The limited evidence on the effect of welfare reform as a bundle suggests a mixed impact on behavior problems of young children and adolescents and an increase in school achievement problems for adolescents. However, these results should be interpreted cautiously, since they are based on two random assignment studies with reforms not very representative of those implemented in other states.

Conclusions

In sum, the evidence suggests the impacts of reforms differ with the stage of a child's development. Countervailing forces seem to both promote and diminish a child's healthy behavioral, social, cognitive, and physical development. The resulting impacts of welfare reform policies on child outcomes are likely to depend on the strength of the opposing forces and on the child's stage of development and other circumstances.

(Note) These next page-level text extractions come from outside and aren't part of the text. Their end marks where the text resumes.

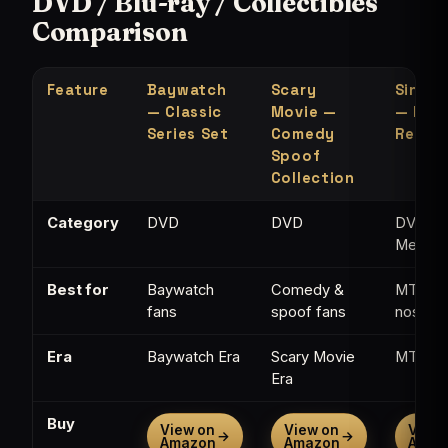
DVD / Blu-ray / Collectibles
Comparison
Feature
Baywatch
Scary
Single
— Classic
Movie —
— MTV
Series Set
Comedy
Refer
Spoof
Collection
Category
DVD
DVD
DVD /
Memorab
Best for
Baywatch
Comedy &
MTV
fans
spoof fans
nostalg
Era
Baywatch Era
Scary Movie
MTV Er
Era
Buy
View on
View on
View 
→
→
Amazon
Amazon
Amaz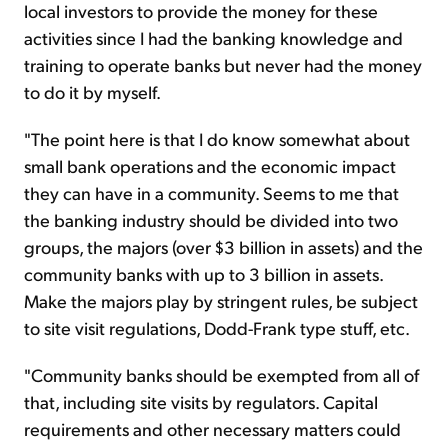
local investors to provide the money for these
activities since I had the banking knowledge and
training to operate banks but never had the money
to do it by myself.
"The point here is that I do know somewhat about
small bank operations and the economic impact
they can have in a community. Seems to me that
the banking industry should be divided into two
groups, the majors (over $3 billion in assets) and the
community banks with up to 3 billion in assets.
Make the majors play by stringent rules, be subject
to site visit regulations, Dodd-Frank type stuff, etc.
"Community banks should be exempted from all of
that, including site visits by regulators. Capital
requirements and other necessary matters could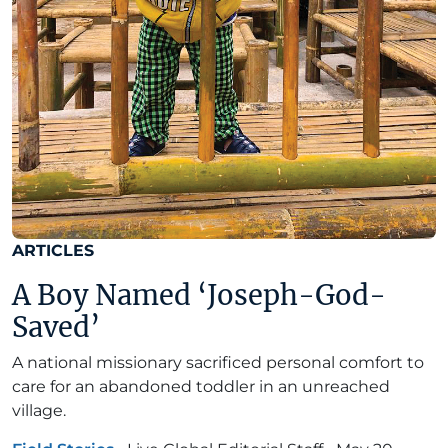
ARTICLES
A Boy Named ‘Joseph-God-
Saved’
A national missionary sacrificed personal comfort to
care for an abandoned toddler in an unreached
village.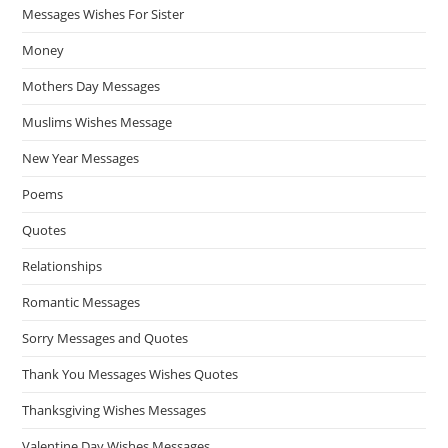
Messages Wishes For Sister
Money
Mothers Day Messages
Muslims Wishes Message
New Year Messages
Poems
Quotes
Relationships
Romantic Messages
Sorry Messages and Quotes
Thank You Messages Wishes Quotes
Thanksgiving Wishes Messages
Valentine Day Wishes Messages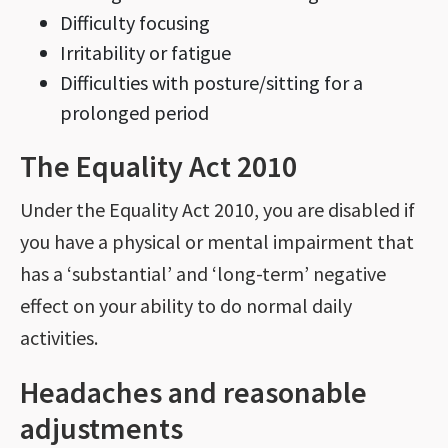
Difficulty focusing
Irritability or fatigue
Difficulties with posture/sitting for a
prolonged period
The Equality Act 2010
Under the Equality Act 2010, you are disabled if
you have a physical or mental impairment that
has a ‘substantial’ and ‘long-term’ negative
effect on your ability to do normal daily
activities.
Headaches and reasonable
adjustments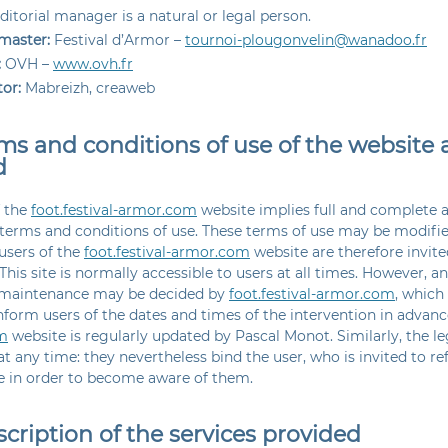
ditorial manager is a natural or legal person.
aster:
Festival d’Armor –
tournoi-plougonvelin@wanadoo.fr
:
OVH –
www.ovh.fr
or:
Mabreizh, creaweb
rms and conditions of use of the website 
d
f the
foot.festival-armor.com
website implies full and complete 
 terms and conditions of use. These terms of use may be modifi
users of the
foot.festival-armor.com
website are therefore invit
 This site is normally accessible to users at all times. However, an
 maintenance may be decided by
foot.festival-armor.com
, which
inform users of the dates and times of the intervention in advan
m
website is regularly updated by Pascal Monot. Similarly, the l
t any time: they nevertheless bind the user, who is invited to re
le in order to become aware of them.
scription of the services provided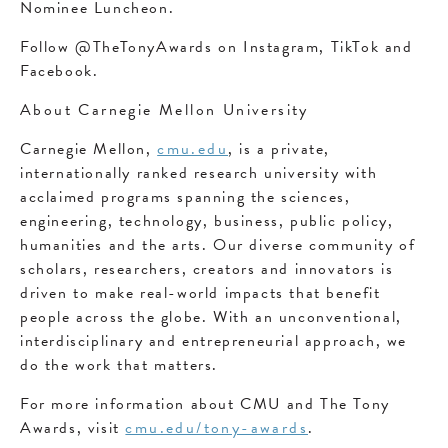
Nominee Luncheon.
Follow @TheTonyAwards on Instagram, TikTok and
Facebook.
About Carnegie Mellon University
Carnegie Mellon,
cmu.edu
, is a private,
internationally ranked research university with
acclaimed programs spanning the sciences,
engineering, technology, business, public policy,
humanities and the arts. Our diverse community of
scholars, researchers, creators and innovators is
driven to make real-world impacts that benefit
people across the globe. With an unconventional,
interdisciplinary and entrepreneurial approach, we
do the work that matters.
For more information about CMU and The Tony
Awards, visit
cmu.edu/tony-awards
.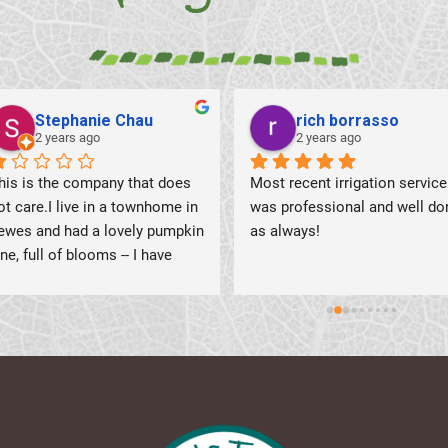
shirley mitchell
Peggy West
2 years ago
2 years ago
Had a great experience with 
First time there,  beautiful 
Romeo and Amar.  Prompt and 
flowers. Trees, bushes and 
professional is just the 
shrubs
beginning.  After a brief 
conversation including my 
concerns with the irrigation, the 
two gentleman worked their 
magic.  Zone by zone, adjusting 
the heads as needed.  Most of 
them did need adjustment, as I 
had several large areas that 
were not getting water.  One 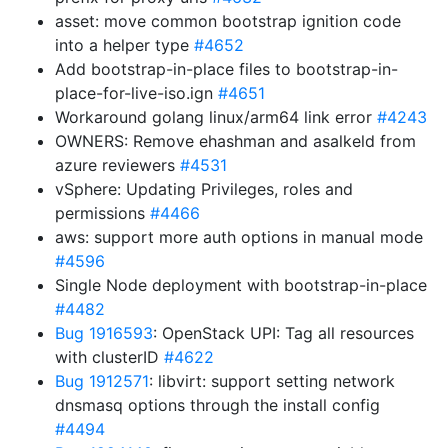
asset: move common bootstrap ignition code
into a helper type
#4652
Add bootstrap-in-place files to bootstrap-in-
place-for-live-iso.ign
#4651
Workaround golang linux/arm64 link error
#4243
OWNERS: Remove ehashman and asalkeld from
azure reviewers
#4531
vSphere: Updating Privileges, roles and
permissions
#4466
aws: support more auth options in manual mode
#4596
Single Node deployment with bootstrap-in-place
#4482
Bug 1916593
: OpenStack UPI: Tag all resources
with clusterID
#4622
Bug 1912571
: libvirt: support setting network
dnsmasq options through the install config
#4494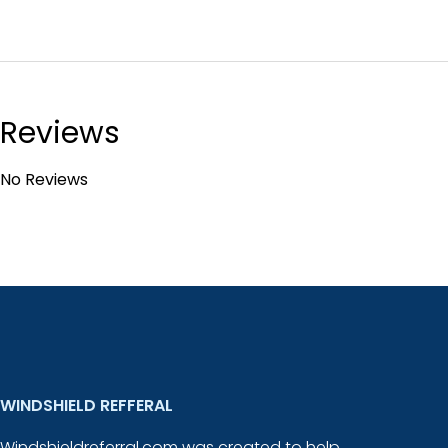
Reviews
No Reviews
WINDSHIELD REFFERAL
Windshieldreferral.com was created to help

A nearly universal limitation of our conclusions is that they apply mostly in the short run. Understanding the longer-term impacts of reform is especially relevant for child outcomes. Although some aspects of a child's well-being, such as behavior problems, may change quickly with changes in the parent's behavior, other aspects, such as cognitive skills, are likely to take much longer to change. Furthermore, even effects in the short term may change as children are exposed to cumulatively lower levels of welfare use, higher levels of parental employment, and higher or lower levels of total household income. Thus, long-run information on the effects of current policies on child well-being—where the impacts may vary over time or with the stage of child development—is crucial.